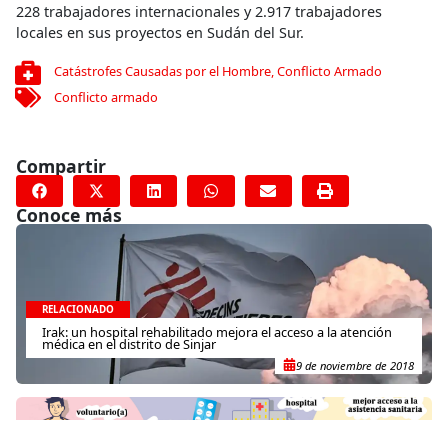
228 trabajadores internacionales y 2.917 trabajadores
locales en sus proyectos en Sudán del Sur.
Catástrofes Causadas por el Hombre
,
Conflicto Armado
Conflicto armado
Compartir
Conoce más
RELACIONADO
Irak: un hospital rehabilitado mejora el acceso a la atención
médica en el distrito de Sinjar
9 de noviembre de 2018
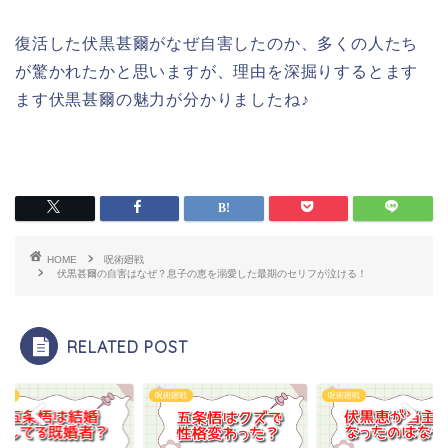
復活した伏黒甚爾がなぜ自害したのか、多くの人たち
が驚かれたかと思いますが、理由を深掘りするとます
ます伏黒甚爾の魅力が分かりましたね♪
HOME
呪術廻戦
伏黒甚爾の自害はなぜ？息子の恵を溺愛した最期のセリフが泣ける！
RELATED POST
廻戦
呪術廻戦
呪術廻戦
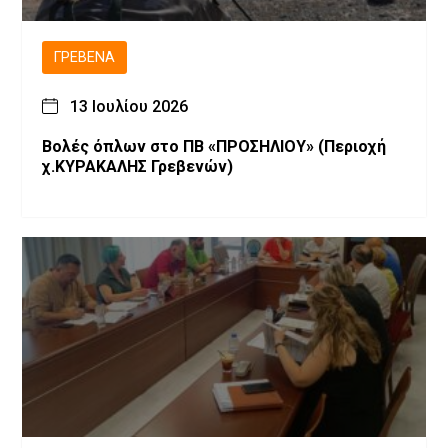
ΓΡΕΒΕΝΆ
13 Ιουλίου 2026
Βολές όπλων στο ΠΒ «ΠΡΟΣΗΛΙΟΥ» (Περιοχή
χ.ΚΥΡΑΚΑΛΗΣ Γρεβενών)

_TASK ITEM_
Return each of the lines exactly as they appear above, with no images.

_SOLVED PROBLEM_
228 trabajadores internacionales y 2.917 trabajadores
locales en sus proyectos en Sudán del Sur.
Catástrofes Causadas por el Hombre
,
Conflicto Armado
Conflicto armado
Compartir
Conoce más
RELACIONADO
Irak: un hospital rehabilitado mejora el acceso a la atención
médica en el distrito de Sinjar
9 de noviembre de 2018
復活した伏黒甚爾がなぜ自害したのか、多くの人たち
が驚かれたかと思いますが、理由を深掘りするとます
ます伏黒甚爾の魅力が分かりましたね♪
HOME
呪術廻戦
伏黒甚爾の自害はなぜ？息子の恵を溺愛した最期のセリフが泣ける！
RELATED POST
廻戦
呪術廻戦
呪術廻戦
ΓΡΕΒΕΝΆ
13 Ιουλίου 2026
Βολές όπλων στο ΠΒ «ΠΡΟΣΗΛΙΟΥ» (Περιοχή
χ.ΚΥΡΑΚΑΛΗΣ Γρεβενών)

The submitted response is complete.